Je sentais la présence d’une source impure dans une bâtisse délabrée. Je m’y frayai donc un chemin de mes poings, libérant les âmes damnées de ces créatures qui n’avaient trouvé le repos. Alors que je n’attendais pas de renfort, trois personnes se joignirent à moi dans mon combat jusqu’à la source qui attirait les démons. Opale. Composée de deux hommes et une femme, un couple de hyurois et un Aora. La jeune femme et l’Aora étaient des magiciens et le Hyurs un combattant. Tous les quatre, nous arrivâmes rapidement devant la source du mal des ruines de la Cité Invisible. Il s’agissait d’une urne dans laquelle était cachée des offrandes maléfiques. D’un geste, je fis exploser l’urne puis, d’un autre mouvement de la main, je détruisis le mal. Cela impressionna les gens d’Opale, qui voulurent discuter. Nous rentrâmes en ville pour discuter. Ils m’interrogèrent sur de nombreuses choses, mais je ne pouvais leur apporter beaucoup de réponses. L’origine de mes pouvoirs, comment je m’orientais, d’où je venais, qui étais-je… Tant de questions dont j’avais oublié les réponses. Tant de choses qui ne n’importaient plus. Leurs paroles me rendais parfois curieux, ils m’apprirent que je commençais à faire l’objets de rumeurs. J’étais très loin de toutes ces considérations. Je passai à leurs yeux pour un fou, tout à fait capable certainement, mais fou. Je ne m’en rendais pas compte, naturellement, toujours dans ma réalité propre du monde. Puis, ils me parlèrent de leur association, Opale. Une association humanitaire, basée sur le bénévolat et les dons, l’autonomie et l’indépendance. Ils voulurent m’inviter à les rejoindre, ils pensaient qu’ainsi, je serai plus efficace. Je refusai, je ne faisais que suivre les signes, et je me suffisais à moi-même. Leur association était une bonne initiative, mais je ne pouvais m’y joindre. Je me devais de suivre mes pas, mes dieux, mes signes. Remplir ma mission. Et elle n’était pas de m’engager dans une association. L’idée de me mêler régulièrement et durablement à autrui, avoir des devoirs ou des responsabilités, m’était simplement impossible, je la rejetais en bloc. Je niais tout bonnement qu’une telle chose fut possible.
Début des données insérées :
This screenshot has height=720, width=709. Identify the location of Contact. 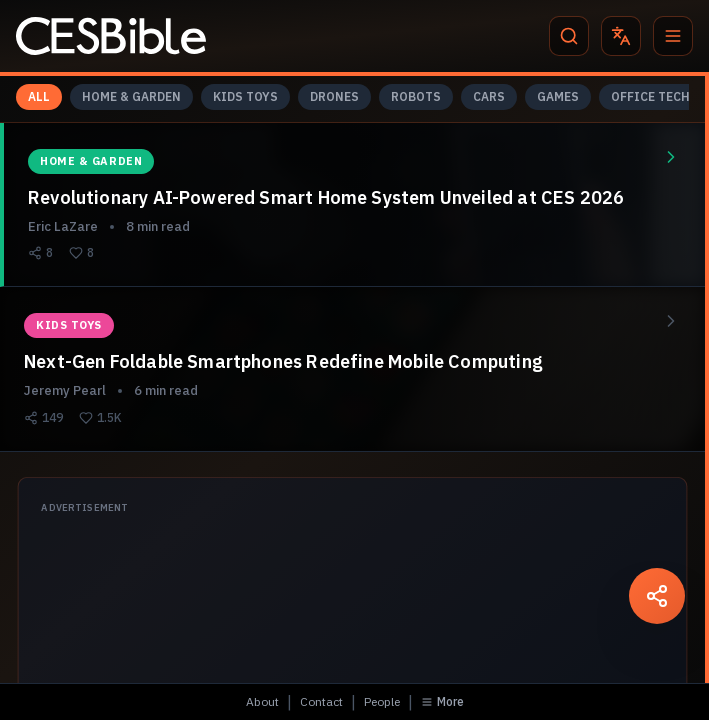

La nuit était bien avancée quand ils décidèrent de retourner vaquer à leurs occupations. Comme presque toutes les rencontres de cette époque, elle me sortit rapidement de la tête et je retournai à mon campement pour la nuit. Cette rencontre marquait pourtant le début de toute une épopée dont je devais tout ignorer jusqu’à ce qu’elle soit achevée.
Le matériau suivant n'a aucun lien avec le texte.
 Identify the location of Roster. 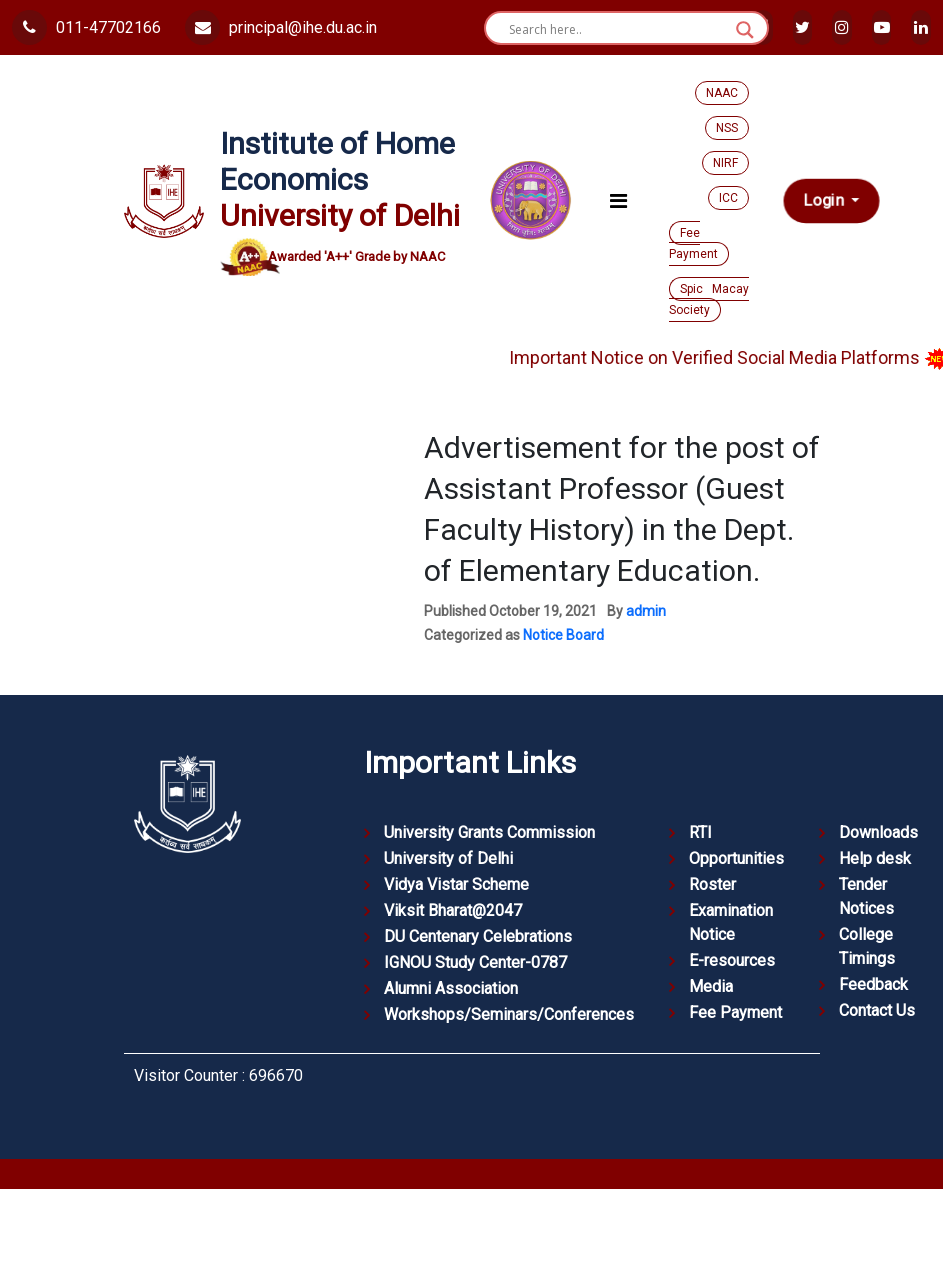 (712, 884).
Je continuai mes errances au grès des signes, répondant à leurs appels de la seule manière que je connaissais. Je purgeai quelques maux, je rééquilibrai quelques corruptions, je répandis quelques paroles d’encouragements.
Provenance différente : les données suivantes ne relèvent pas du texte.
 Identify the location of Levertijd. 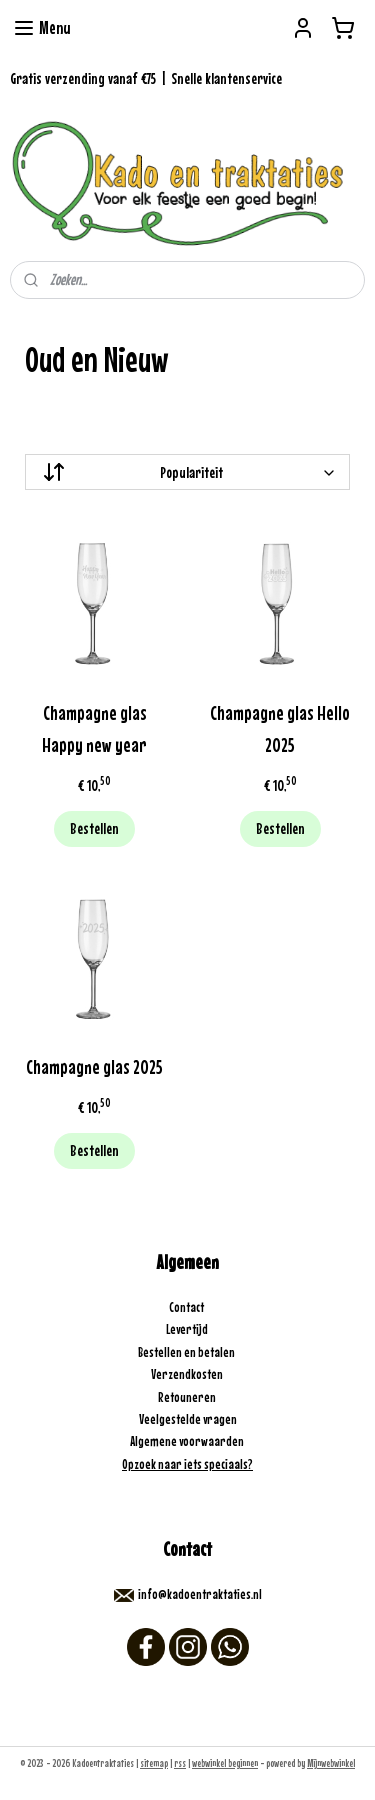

Mes pieds me menèrent ensuite vers le nord, en direction de Sombrelinceul. Cette forêt majestueuse où la démesure régnait en maître. Les arbres étaient immenses, leur tronc aurait pu abriter des maisons entières. A leur échelle, la faune me faisait frémir. Tout en grandeur, en couleurs en exotisme. Tout éveillait en moi ma passion pour les ingrédients. Je ne sais combien de temps je passai à observer la flore, prélever de minuscules échantillons, ou en tester les vertus. Je m’enfonçai dans la végétation, quittant les sentiers battus, ne me préoccupant nullement de me perdre. Seuls mes échantillons comptaient pour une fois. Régulièrement, les signes me rappelaient à l’ordre, alors je retournais sur les routes, mettant de côté ma passion. Au moins jusqu’à ce qu’autre chose n’attirât mon œil. Mon attention était pour la première fois depuis bien longtemps, des années ou des décennies, portée ailleurs que sur mes signes divins. Sur le moment, je me suis senti coupable de me détourner de mon devoir. Mais l’inconnu des potentiels de cette faune et de cette flore reprenait systématiquement le dessus. Inlassablement, les signes me ramenaient sur le droit chemin. Chaque appel était de plus en plus insistant, presque véhéments. Alors je finis par parvenir à mettre ma passion de côté pour les suivre totalement.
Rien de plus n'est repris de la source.